On 2/22/12 7:54 PM, Brian Kantor wrote:
Subnetting is reasonable to do but we still have to assign addresses in those subnets one at a time in order to get DNS entries for them and to enable them in the Internet ingress filter.
I understand the intent ... but as Jay WB8TKL pointed out there are lots of assignments that have no DNS (or listing in amprhosts).
The division of the AMPRNet space into the existing blocks of addresses was primarily for administrative convenience, not as a mandated subnetting scheme.
Subnets should probably track routers/gateways; that is, each router/gateway should have a small subnet associated with it. That would help to keep the routing table at a reasonable size. Since routers often serve a specific geographical area, having regional subnets could be a fairly good way to assign addresses.
The hard question is what size region and what size subnet?

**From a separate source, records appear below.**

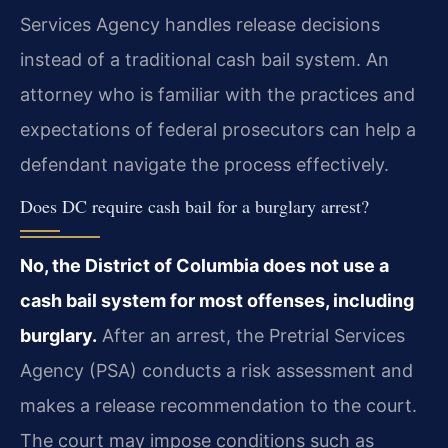
Services Agency handles release decisions
instead of a traditional cash bail system. An
attorney who is familiar with the practices and
expectations of federal prosecutors can help a
defendant navigate the process effectively.
Does DC require cash bail for a burglary arrest?
No, the District of Columbia does not use a
cash bail system for most offenses, including
burglary.
After an arrest, the Pretrial Services
Agency (PSA) conducts a risk assessment and
makes a release recommendation to the court.
The court may impose conditions such as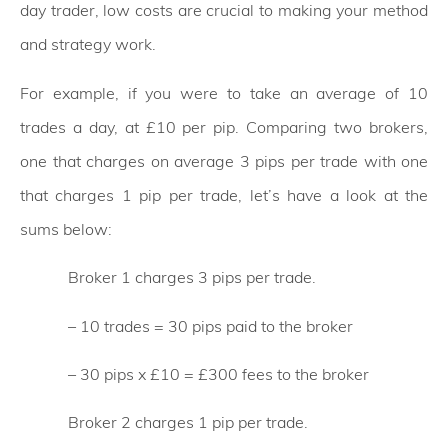
day trader, low costs are crucial to making your method
and strategy work.
For example, if you were to take an average of 10
trades a day, at £10 per pip. Comparing two brokers,
one that charges on average 3 pips per trade with one
that charges 1 pip per trade, let’s have a look at the
sums below:
Broker 1 charges 3 pips per trade.
– 10 trades = 30 pips paid to the broker
– 30 pips x £10 = £300 fees to the broker
Broker 2 charges 1 pip per trade.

At present (at least per Daniel Curry, new coordinator for my region) coordinators seem to have been instructed to assign individual addresses, not subnets, in order to capture per-host domain information. This causes a problem in that when one goes to register a gateway, the range of addresses doesn't necessarily fall into a normal power of 2 as would be expected for a subnet. I don't think there is a lot of contention for this address space, so you could throw a dart and say that anyone running a gateway should be assigned a /24 or /26 or such. But then, there's the challenge of how to get data for DNS and ingress filtering as you mention.
Perhaps the gateway robot can be modified to expect entries for subnets and hosts within that subnet, including the desired DNS entry for each host. Then the operator of the gateway could be responsible for assigning local addresses, maintaining the DNS entries for each, and sending those updates via the robot.